The nationwide trend is even more pronounced for law schools than business schools. According to the Law School Admissions Council, applications to law schools around the country are up by 5.6 percent this year—the largest increase since 1991—and are expected to increase even more next year.
Harvard Law School (HLS) reported a 6 percent increase in applications for this year’s incoming class, putting it slightly ahead of the national average.
Officials at both HLS and HBS, however, say it is too early to know for sure whether the economy is the cause.
“History suggests that when the economy is down law school applications are up,” said HLS Assistant Dean for Admissions and Financial Aid Joyce P. Curll ’65.
“It’s a good time to go to law school. It’s a good time to go to school, period,” she said.
Davis also cited timing as the primary reason for his decision to return to school.
“Given the current environment, it’s a good time to add those credentials,” said Davis, referring to the cache of an MBA degree.
Davis called the recent economic boom “a fantasy world” that would eventually have to return to normality.
At the height of the dot-com fever, many in the business world felt that a lack of an MBA degree was not necessarily an impediment to entrepreneurial success. But now that the fantasy is over, business and law schools seem to be more attractive to those looking for a stable paycheck.
While it is too early to know how the renewed interest in law and business schools will affect the demographics of the HLS and HBS student bodies, forecasts are mixed—especially at HLS—about a possible influx of Silicon Valley refugees.
“People who are very business- and entrepreneurial-minded might be a nice injection,” said first-year HLS student Katherine W. Wray.
But she also said that “it could be bad because if you have people who are coming just to make money and to hedge against an economic downturn it could lessen the intellectual curiosity of the place.”

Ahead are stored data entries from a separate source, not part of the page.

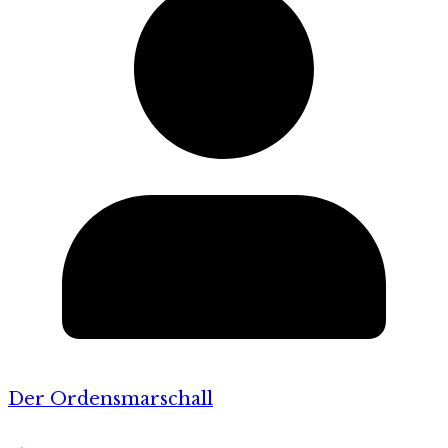
Der Ordensmarschall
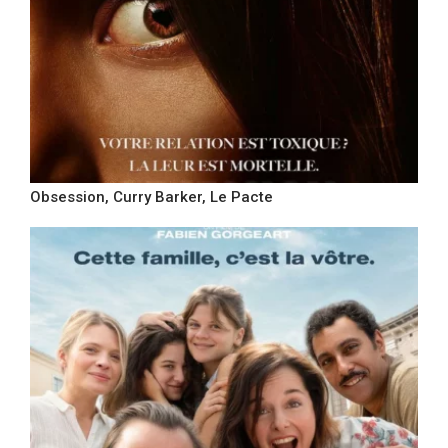
Obsession, Curry Barker, Le Pacte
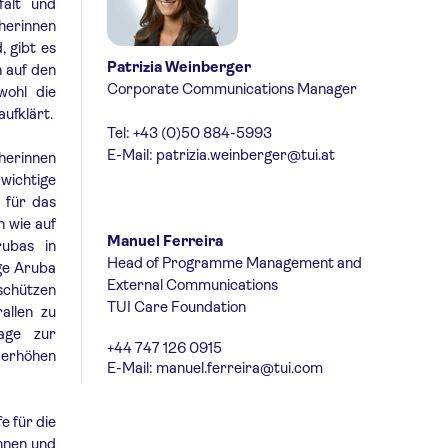
falt und
cherinnen
, gibt es
Patrizia Weinberger
h auf den
Corporate Communications Manager
wohl die
ufklärt.
Tel: +43 (0)50 884-5993
E-Mail:
patrizia.weinberger@tui.at
cherinnen
 wichtige
 für das
 wie auf
Manuel Ferreira
rubas in
Head of Programme Management and
ge Aruba
External Communications
 schützen
TUI Care Foundation
allen zu
age zur
+44 747 126 0915
u erhöhen
E-Mail:
manuel.ferreira@tui.com
e für die
innen und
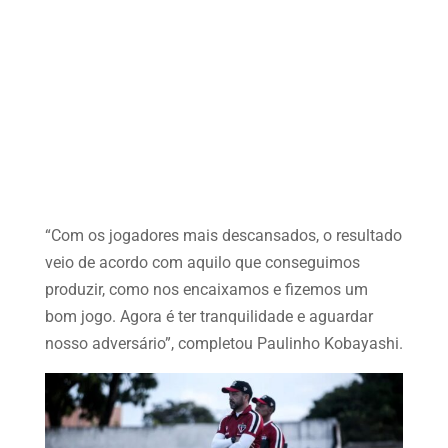
“Com os jogadores mais descansados, o resultado
veio de acordo com aquilo que conseguimos
produzir, como nos encaixamos e fizemos um
bom jogo. Agora é ter tranquilidade e aguardar
nosso adversário”, completou Paulinho Kobayashi.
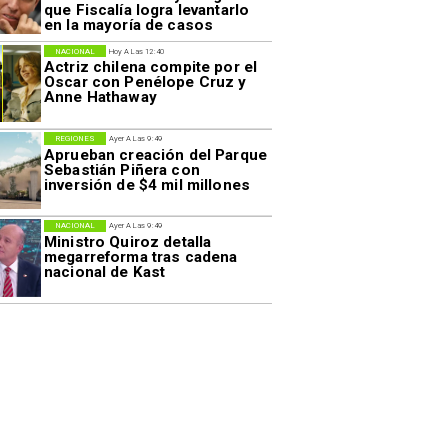
que Fiscalía logra levantarlo
en la mayoría de casos
NACIONAL
Hoy A Las 12:40
Actriz chilena compite por el
Oscar con Penélope Cruz y
Anne Hathaway
REGIONES
Ayer A Las 9:49
Aprueban creación del Parque
Sebastián Piñera con
inversión de $4 mil millones
NACIONAL
Ayer A Las 9:49
Ministro Quiroz detalla
megarreforma tras cadena
nacional de Kast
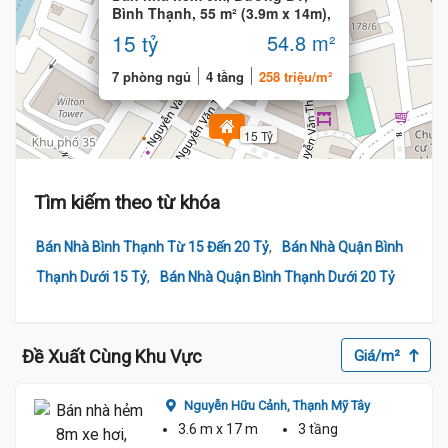
Bình Thạnh, 55 m² (3.9m x 14m),
khu vip
15 tỷ
54.8 m²
7 phòng ngủ
4 tầng
258 triệu/m²
15 Tỷ
Tìm kiếm theo từ khóa
,
Bán Nhà Bình Thạnh Từ 15 Đến 20 Tỷ
Bán Nhà Quận Bình
,
Thạnh Dưới 15 Tỷ
Bán Nhà Quận Bình Thạnh Dưới 20 Tỷ
Đề Xuất Cùng Khu Vực
Giá/m²
Nguyễn Hữu Cảnh,
Thạnh Mỹ Tây
3.6 m
x 17 m
3 tầng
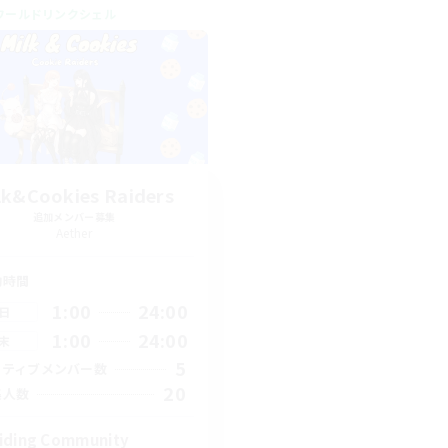
ワールドリンクシェル
lk&Cookies Raiders
追加メンバー募集
Aether
動時間
1:00
24:00
日
1:00
24:00
末
5
クティブメンバー数
20
集人数
iding Community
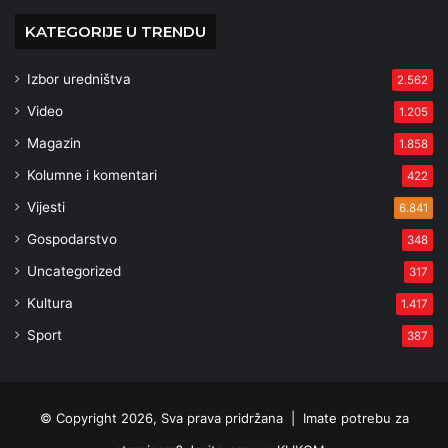
KATEGORIJE U TRENDU
Izbor uredništva
2.562
Video
1.205
Magazin
1.858
Kolumne i komentari
422
Vijesti
6.841
Gospodarstvo
348
Uncategorized
317
Kultura
1.417
Sport
387
© Copyright 2026, Sva prava pridržana |
Imate potrebu za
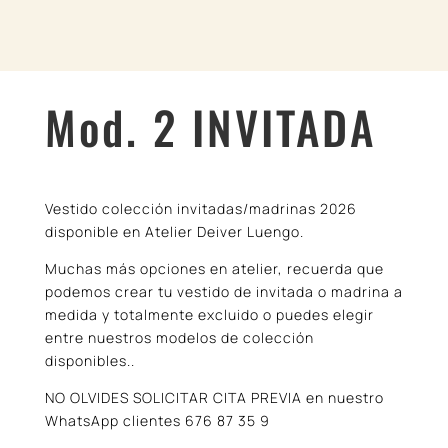
Mod. 2 INVITADA
Vestido colección invitadas/madrinas 2026
disponible en Atelier Deiver Luengo.
Muchas más opciones en atelier, recuerda que
podemos crear tu vestido de invitada o madrina a
medida y totalmente excluido o puedes elegir
entre nuestros modelos de colección
disponibles..
NO OLVIDES SOLICITAR CITA PREVIA en nuestro
WhatsApp clientes 676 87 35 9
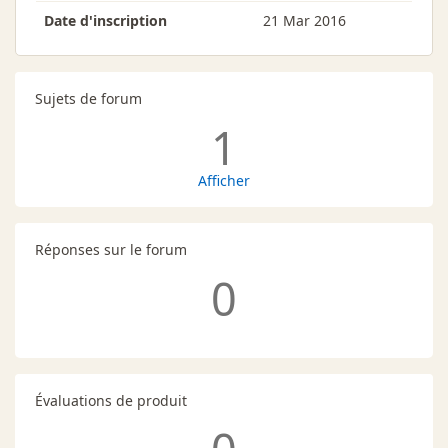
Date d'inscription
21 Mar 2016
Sujets de forum
1
Afficher
Réponses sur le forum
0
Évaluations de produit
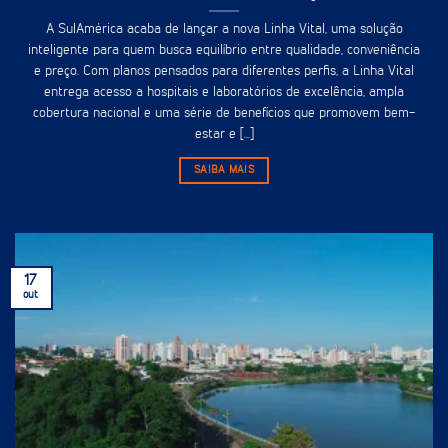
A SulAmérica acaba de lançar a nova Linha Vital, uma solução
inteligente para quem busca equilíbrio entre qualidade, conveniência
e preço. Com planos pensados para diferentes perfis, a Linha Vital
entrega acesso a hospitais e laboratórios de excelência, ampla
cobertura nacional e uma série de benefícios que promovem bem-
estar e [...]
SAIBA MAIS
17
out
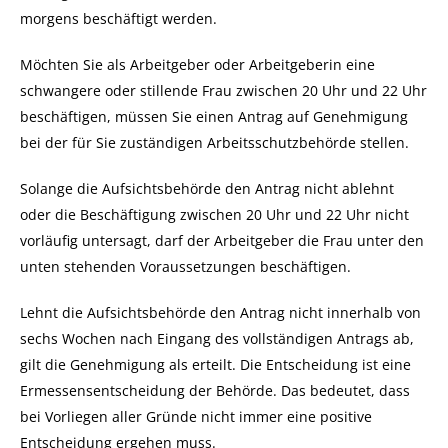
morgens beschäftigt werden.
Möchten Sie als Arbeitgeber oder Arbeitgeberin eine
schwangere oder stillende Frau zwischen 20 Uhr und 22 Uhr
beschäftigen, müssen Sie einen Antrag auf Genehmigung
bei der für Sie zuständigen Arbeitsschutzbehörde stellen.
Solange die Aufsichtsbehörde den Antrag nicht ablehnt
oder die Beschäftigung zwischen 20 Uhr und 22 Uhr nicht
vorläufig untersagt, darf der Arbeitgeber die Frau unter den
unten stehenden Voraussetzungen beschäftigen.
Lehnt die Aufsichtsbehörde den Antrag nicht innerhalb von
sechs Wochen nach Eingang des vollständigen Antrags ab,
gilt die Genehmigung als erteilt. Die Entscheidung ist eine
Ermessensentscheidung der Behörde. Das bedeutet, dass
bei Vorliegen aller Gründe nicht immer eine positive
Entscheidung ergehen muss.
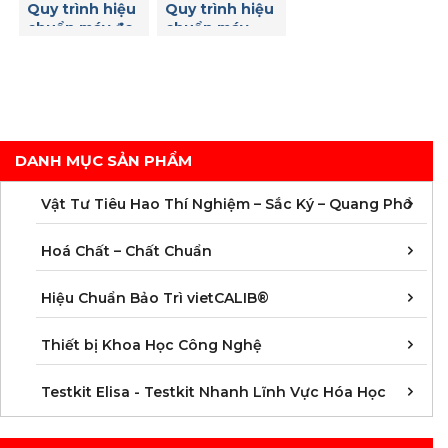
Quy trình hiệu
Quy trình hiệu
8 vị trí Copley
chuẩn máy đo
chuẩn máy
DIS 8000
nồng độ Clo
đọc Elisa
dư
DANH MỤC SẢN PHẨM
C
C
M
V
V
V
V
V
V
V
V
V
Vật Tư Tiêu Hao Thí Nghiệm – Sắc Ký – Quang Phổ
C
C
C
C
C
C
C
M
Hoá Chất – Chất Chuẩn
Á
D
Đ
H
K
N
Q
T
Hiệu Chuẩn Bảo Trì vietCALIB®
C
K
T
Thiết bị Khoa Học Công Nghệ
K
K
K
K
K
K
K
K
K
K
K
K
Testkit Elisa - Testkit Nhanh Lĩnh Vực Hóa Học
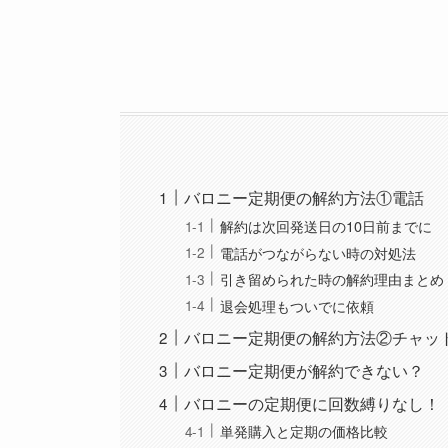
バロニー定期便の解約方法①電話
解約は次回発送日の10日前までに
電話がつながらない時の対処法
引き留められた時の解約理由まとめ
退会処理もついでに依頼
バロニー定期便の解約方法②チャッ
バロニー定期便が解約できない？
バロニーの定期便に回数縛りなし！
単発購入と定期の価格比較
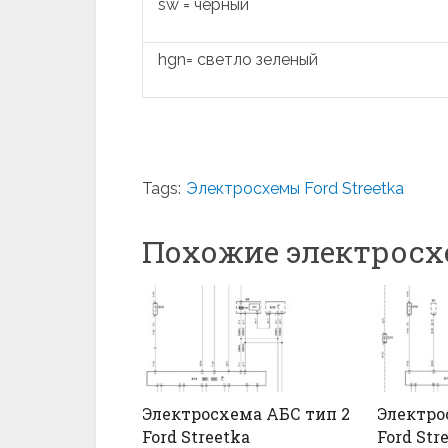
sw = черный
hgn= светло зеленый
Tags:
Электросхемы Ford Streetka
Похожие электрос
Электросхема АБС тип 2
Электро
Ford Streetka
Ford Str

At HLS, however, this has happened before—most recently during the last recession in the early 1990’s. The number of applications to this year’s class pales in comparison to the surge in applications in the early 1990’s, when the economic downturn was more severe than it is now, according to Curll.
HLS professor Jonathan Zittrain sees no problem with the economic downturn opening the floodgates at the admissions office.
“So long as the law school’s intellectual puzzles are interesting and socially relevant, I think refugess from other pursuits can be inspired by what they find and, thanks to their backgrounds, make distinct contributions,” he wrote in an e-mail.